Voici la réponse de Pascal ROUGES tête de la liste :

Mesdames, Messieurs, Monsieur le Président,

Je vous remercie pour votre interpellation sur la question du chlorure de vinyle monomère (CVM), qui touche directement à un sujet essentiel : la qualité de l’eau et la protection de la santé publique. Sur ces sujets sensibles, il ne peut y avoir ni approximation, ni polémique, ni posture. Il ne peut y avoir que des faits, de la transparence et de la responsabilité.

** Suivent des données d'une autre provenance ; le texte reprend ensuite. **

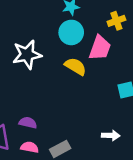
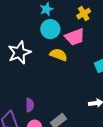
pink trapezoid: (100, 48) -> (75, 37), turned 60
purple semicircle: (28, 123) -> (30, 105), turned 88

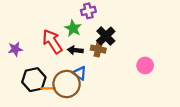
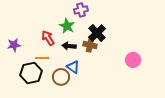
red arrow: (52, 41) -> (48, 38), size x0.7
brown circle: (67, 84) -> (61, 77), size x0.7
orange line: (48, 88) -> (42, 58), moved

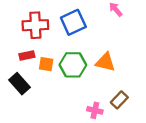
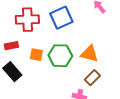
red rectangle: (27, 56) -> (11, 46), moved
brown rectangle: (119, 100) -> (92, 78), moved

La présence éventuelle de CVM dans l’eau potable n’est pas une question secondaire. C’est un enjeu sanitaire reconnu, encadré réglementairement, qui exige rigueur et méthode. Lorsqu’un doute existe, il doit être levé par des analyses incontestables, réalisées dans des conditions irréprochables et rendues publiques.

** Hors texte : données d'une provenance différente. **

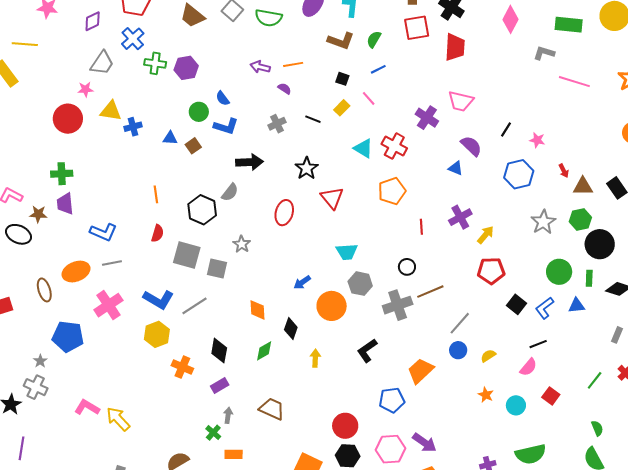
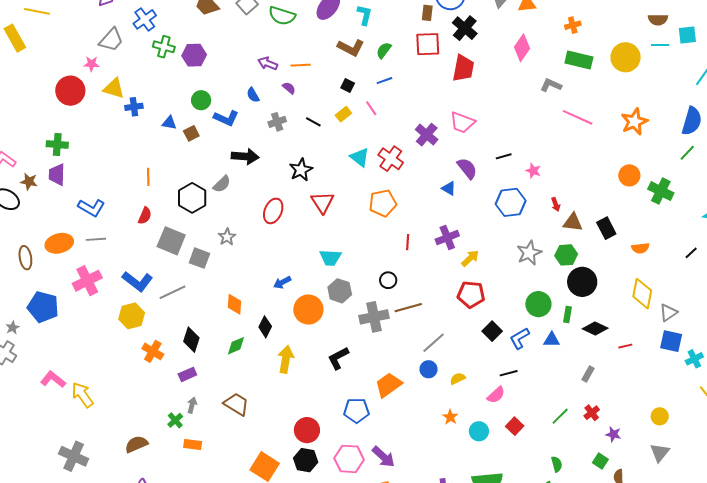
blue semicircle: (223, 98) -> (253, 95), moved
black line: (506, 129) -> (504, 156), turned 35
yellow arrow: (315, 358) -> (286, 359), size x1.5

La veille citoyenne fait partie de la démocratie locale. Mais je considère qu’un sujet aussi sensible mérite d’être traité dans un cadre structuré, avec l’ensemble des acteurs compétents (ARS, DPVa, Services de l’état).

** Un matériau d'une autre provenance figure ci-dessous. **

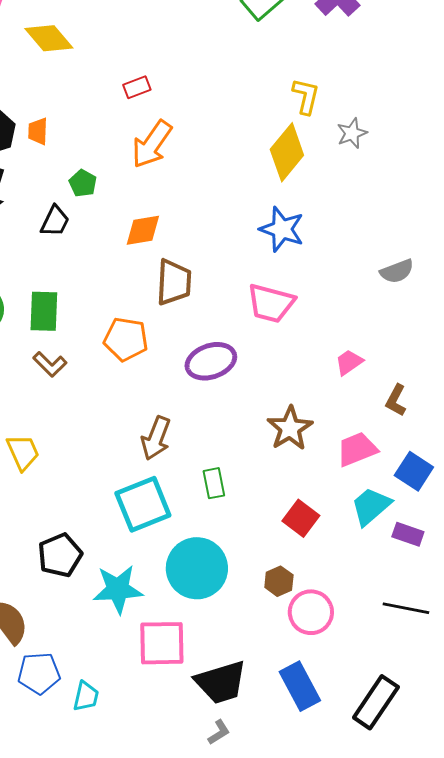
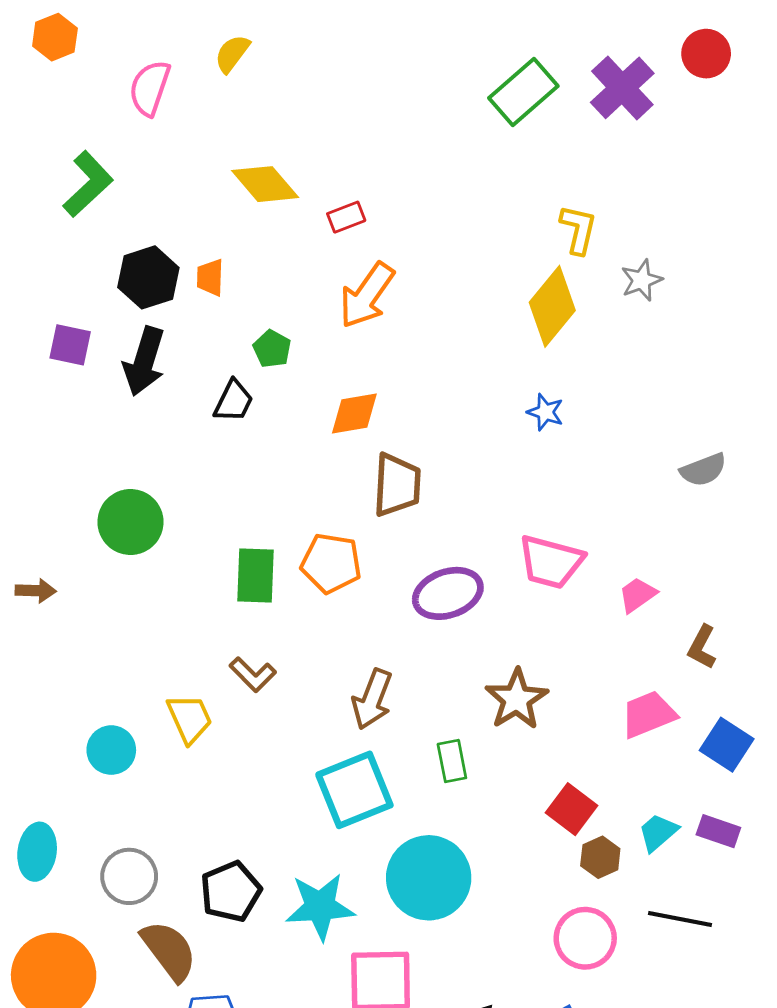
yellow diamond: (49, 38) -> (265, 184), moved
blue star: (282, 229) -> (545, 412), size x0.6
pink trapezoid: (271, 303) -> (551, 562), moved
green rectangle: (44, 311) -> (256, 576), moved
brown L-shape: (50, 364) -> (253, 674), moved
brown star: (290, 428) -> (517, 699), moved
cyan trapezoid: (371, 506) -> (658, 832), moved, size x0.7
black pentagon: (60, 555) -> (231, 892), moved
brown hexagon: (279, 581) -> (600, 857), moved
black line: (406, 608) -> (680, 919), moved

Si les Antonais nous accordent leur confiance, nous nous engageons à :

  1. Demander une cartographie précise et actualisée du réseau du réseau communal, notamment sur les tronçons susceptibles de contenir d’anciennes canalisations en PVC, susceptibles d’émettre du CVM.
  2. Obtenir des Analyses ciblées, conformes au risque réel et réalisées au niveau des points réellement exposés, en aval des tronçons en PVC concernés, conformément à l’esprit des recommandations sanitaires nationales. Si nécessaire, la commune sollicitera officiellement l’ARS pour faire corriger le protocole de contrôle.
  3. Rendre publics et accessibles les résultats d’analyses existants, de manière pédagogique et compréhensible pour tous.
  4. Mettre en place, si nécessaire, un plan pluriannuel priorisé de renouvellement des canalisations en accord avec DPVa.
  5. Associer les représentants associatifs aux réunions d’information, afin que chacun puisse contribuer dans un esprit constructif.

Je refuse deux écueils : minimiser un risque sanitaire, ou au contraire l’amplifier sans base scientifique consolidée.

La santé publique mérite mieux que des tensions. Elle mérite du travail, de la méthode et de la transparence. Je suis donc favorable à une rencontre technique, dépassionnée, afin d’examiner précisément les éléments que vous évoquez et de poser les bases d’un suivi partagé. Notre responsabilité collective est de rassurer par la preuve, pas par l’opinion.

À Saint-Antonin, nous devons pouvoir débattre sans nous diviser, et agir sans tarder lorsque l’intérêt général l’exige.